How do you parse JSON in Puppet? Well, now that is a bit of a more complicated question to answer. First of all, Puppet doesn’t handle standard JSON; rather, it uses a variant called “PSON.” PSON’s main difference is that it is specified in 8-bit ASCII rather than UTF-8, and some ASCII control characters must be escaped via an escape sequence. Furthermore, if you have a string parsed into Puppet with Unicode characters, you cannot use that string as-is, else you will get “invalid UTF-16le literal” errors. You must first decode the UTF-16 into UTF-8, then encode and escape and ASCII control sequences.

20200124/DuckDuckGo puppet parse json string from command
20200124/https://stackoverflow.com/questions/43729915/parse-a-json-string-in-puppet
20200124/https://ask.puppet.com/questions/28878/how-to-handle-json-data-in-puppet/
20200124/https://puppet.com/docs/puppet/latest/http_api/pson.html
20200124/https://tickets.puppetlabs.com/browse/MODULES-9195

In particular, if you are reading the output of a “shell backticks” command, Unicode characters will be translated and represented in the Puppet native form. Which is what? UTF-8… strings are just sequences of bytes, but in the future, all strings may be required to be valid UTF-8.

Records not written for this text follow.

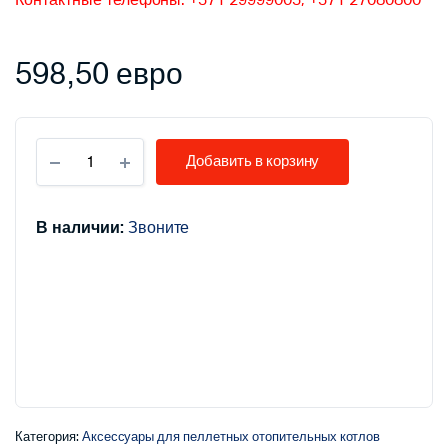
Контактные телефоны: +371 29999003, +371 27080800
598,50
евро
Количество
Добавить в корзину
зольных
сита
ATMOS
D25P
В наличии:
Звоните
Категория:
Аксессуары для пеллетных отопительных котлов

20200124/DuckDuckGo puppet string literal syntax
20200124/https://puppet.com/docs/puppet/latest/lang_data_strings.html

Here’s how to do “shell backticks” in Puppet. You create a dynamic template string and then evaluate it.

20200124/DuckDuckGo puppet backticks
20200124/DuckDuckGo puppet command stdout string
20200124/https://stackoverflow.com/questions/33800565/how-to-store-linux-command-output-into-a-variable-in-puppet

How do you print a debug string in Puppet? Just use notice("...").